The most comprehensive collection ever issued of the recorded art of Herman Krebbers (1923–2018) featuring the great Dutch violinist as concerto soloist, chamber musician and concert master and issued to mark the centenary of his birth. An original jackets collection of a much-loved musician, with an introduction by Bernard Haitink, written shortly before his death.
For many years, the concerto recordings made by Herman Krebbers were staples of the Philips LP catalogue. The critical praise and popularity awarded to them was all the more remarkable in view of the fact that Krebbers never pursued the path of an international soloist. Instead, he put his family first and chose the vocation of as an orchestral concertmaster, firstly with the Hague Philharmonic under Willem van Otterloo. With them he made his first recordings in the early 1950s, of Bach and Beethoven and Vieuxtemps.

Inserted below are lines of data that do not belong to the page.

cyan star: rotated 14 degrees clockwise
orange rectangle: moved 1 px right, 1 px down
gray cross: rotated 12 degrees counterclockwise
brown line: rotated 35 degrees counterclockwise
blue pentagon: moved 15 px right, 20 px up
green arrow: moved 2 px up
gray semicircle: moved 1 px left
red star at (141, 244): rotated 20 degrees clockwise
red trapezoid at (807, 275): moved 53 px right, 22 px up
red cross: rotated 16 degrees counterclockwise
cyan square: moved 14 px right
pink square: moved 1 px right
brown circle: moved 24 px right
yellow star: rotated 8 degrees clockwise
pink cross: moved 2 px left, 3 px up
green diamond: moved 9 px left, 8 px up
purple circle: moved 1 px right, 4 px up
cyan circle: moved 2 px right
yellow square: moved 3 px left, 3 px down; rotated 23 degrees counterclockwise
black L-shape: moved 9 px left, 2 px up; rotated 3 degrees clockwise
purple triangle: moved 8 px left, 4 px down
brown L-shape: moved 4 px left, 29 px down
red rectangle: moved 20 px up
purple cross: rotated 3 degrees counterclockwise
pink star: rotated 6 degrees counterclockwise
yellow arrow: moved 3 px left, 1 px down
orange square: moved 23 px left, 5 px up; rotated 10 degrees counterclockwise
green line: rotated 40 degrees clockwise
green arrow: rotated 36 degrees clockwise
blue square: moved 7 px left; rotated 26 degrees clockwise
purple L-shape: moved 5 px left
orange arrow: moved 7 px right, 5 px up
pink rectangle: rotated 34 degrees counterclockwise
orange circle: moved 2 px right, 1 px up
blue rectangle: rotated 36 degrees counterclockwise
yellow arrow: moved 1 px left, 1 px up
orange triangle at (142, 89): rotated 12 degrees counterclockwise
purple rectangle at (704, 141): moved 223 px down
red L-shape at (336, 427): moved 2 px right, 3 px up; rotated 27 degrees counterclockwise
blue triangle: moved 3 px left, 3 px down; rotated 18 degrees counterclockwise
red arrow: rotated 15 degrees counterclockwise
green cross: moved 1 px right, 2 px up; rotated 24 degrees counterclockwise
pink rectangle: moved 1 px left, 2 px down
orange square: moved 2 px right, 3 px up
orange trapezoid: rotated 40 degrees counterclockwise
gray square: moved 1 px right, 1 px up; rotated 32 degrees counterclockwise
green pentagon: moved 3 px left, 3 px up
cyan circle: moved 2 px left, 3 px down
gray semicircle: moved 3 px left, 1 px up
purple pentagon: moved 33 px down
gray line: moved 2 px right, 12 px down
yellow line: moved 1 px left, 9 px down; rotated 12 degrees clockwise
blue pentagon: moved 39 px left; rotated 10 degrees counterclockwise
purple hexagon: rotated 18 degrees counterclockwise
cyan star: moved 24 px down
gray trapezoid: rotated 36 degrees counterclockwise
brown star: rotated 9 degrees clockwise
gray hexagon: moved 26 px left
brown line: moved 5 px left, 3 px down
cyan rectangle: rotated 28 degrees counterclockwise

Around this time, Philips also recorded Krebbers in duo-violin repertoire with his fellow student and lifelong friend Theo Olof. The albums of Bartók Duos and the Double Concertos by Bach and Henk Badings are among several recordings in the collection receiving their first international appearance on CD in this collection, which also includes recordings of the Bruch and Dvořák concertos made in 1973, on the occasion of Krebbers’s 40th anniversary as a soloist.
In 1962 Krebbers became leader of the Concertgebouw Orchestra under Bernard Haitink, and went on to make celebrated second recordings of the Beethoven and Brahms concertos, as well as the taxing peaks of the ‘concertmaster’ repertoire, Rimsky-Korsakov’s Scheherazade and Richard Strauss’s Ein Heldenleben. The box also include the Benedictus from Beethoven’s Missa solemnis, with its long and sublime solo-violin part, in two Concertgebouw recordings made in the 70s with Eugen Jochum and Leonard Bernstein, as well as ‘Erbarme dich’ from Bach’s Matthäus-Passion also with Jochum. Krebbers brought to these parts a soloistic finesse and temperament which was central to the success of the interpretations as a whole.
Krebbers’s parallel career as a chamber musician is represented by a Philips collection of Mozart, including the Oboe Quartet with Heinz Holliger. Further rarities in the set include a second, Swiss-made Bach ‘Double’ Concerto with Arthur Grumiaux, and a Dutch radio recording of Brahms’s Double Concerto with the Concertgebouw’s longstanding principal cellist, Tibor de Machula.
More than 40 years on from Krebbers’s premature retirement after a boating accident, the aristocratic poise and golden warmth of tone to his playing retains its appeal. This comprehensive tribute features a survey of the violinist’s career, and valuable behind-the-scenes insights into many of these recordings, by the Dutch writer Niek Nelissen.